**DIRECTIONS:**
Give again the line that contains "LED;Specchietti retrovisori esterni", plus every line after it to the end of the records, unchanged.

**MATERIAL PROVIDED:**
# # # # # # #
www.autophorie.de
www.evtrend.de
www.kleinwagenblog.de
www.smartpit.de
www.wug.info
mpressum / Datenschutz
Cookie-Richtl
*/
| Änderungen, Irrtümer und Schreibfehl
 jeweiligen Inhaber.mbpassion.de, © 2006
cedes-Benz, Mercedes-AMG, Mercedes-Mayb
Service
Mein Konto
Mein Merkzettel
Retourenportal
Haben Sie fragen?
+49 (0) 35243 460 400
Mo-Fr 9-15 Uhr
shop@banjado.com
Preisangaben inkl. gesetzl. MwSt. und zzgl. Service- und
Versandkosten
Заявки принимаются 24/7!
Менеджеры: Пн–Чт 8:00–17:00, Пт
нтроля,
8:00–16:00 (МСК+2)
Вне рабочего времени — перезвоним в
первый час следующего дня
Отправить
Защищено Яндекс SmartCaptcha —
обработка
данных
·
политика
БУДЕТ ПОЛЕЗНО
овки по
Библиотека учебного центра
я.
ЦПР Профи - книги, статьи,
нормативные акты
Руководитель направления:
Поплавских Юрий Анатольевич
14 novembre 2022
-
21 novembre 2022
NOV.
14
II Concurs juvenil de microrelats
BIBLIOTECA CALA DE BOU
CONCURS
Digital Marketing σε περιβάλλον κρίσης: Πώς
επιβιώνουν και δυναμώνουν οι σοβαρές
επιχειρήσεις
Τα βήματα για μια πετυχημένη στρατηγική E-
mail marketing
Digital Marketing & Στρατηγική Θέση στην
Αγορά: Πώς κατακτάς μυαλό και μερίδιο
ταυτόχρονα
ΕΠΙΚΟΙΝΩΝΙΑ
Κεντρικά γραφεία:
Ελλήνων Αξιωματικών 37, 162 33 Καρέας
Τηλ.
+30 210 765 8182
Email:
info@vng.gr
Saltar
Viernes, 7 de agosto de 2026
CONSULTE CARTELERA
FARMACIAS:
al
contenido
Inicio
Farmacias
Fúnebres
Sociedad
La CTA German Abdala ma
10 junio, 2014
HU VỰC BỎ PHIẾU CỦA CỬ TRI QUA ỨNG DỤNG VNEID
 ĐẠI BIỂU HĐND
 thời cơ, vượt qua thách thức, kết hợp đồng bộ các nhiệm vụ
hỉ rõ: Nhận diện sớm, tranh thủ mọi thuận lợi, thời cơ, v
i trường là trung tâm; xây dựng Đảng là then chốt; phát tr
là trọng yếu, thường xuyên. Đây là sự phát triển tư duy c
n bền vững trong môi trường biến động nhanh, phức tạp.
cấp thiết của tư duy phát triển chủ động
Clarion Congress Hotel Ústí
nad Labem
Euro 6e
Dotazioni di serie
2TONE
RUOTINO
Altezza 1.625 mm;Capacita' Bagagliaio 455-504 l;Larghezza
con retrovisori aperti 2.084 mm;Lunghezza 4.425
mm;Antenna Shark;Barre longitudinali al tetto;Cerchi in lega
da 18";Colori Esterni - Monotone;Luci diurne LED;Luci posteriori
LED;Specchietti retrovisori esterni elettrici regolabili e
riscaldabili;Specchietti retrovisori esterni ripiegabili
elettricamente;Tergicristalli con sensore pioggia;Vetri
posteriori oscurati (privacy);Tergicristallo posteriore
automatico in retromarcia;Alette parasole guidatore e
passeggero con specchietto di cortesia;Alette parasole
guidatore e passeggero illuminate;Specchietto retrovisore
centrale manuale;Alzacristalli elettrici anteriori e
# # # # # # #
**THE COMPLETED TASK:**
LED;Specchietti retrovisori esterni elettrici regolabili e
riscaldabili;Specchietti retrovisori esterni ripiegabili
elettricamente;Tergicristalli con sensore pioggia;Vetri
posteriori oscurati (privacy);Tergicristallo posteriore
automatico in retromarcia;Alette parasole guidatore e
passeggero con specchietto di cortesia;Alette parasole
guidatore e passeggero illuminate;Specchietto retrovisore
centrale manuale;Alzacristalli elettrici anteriori e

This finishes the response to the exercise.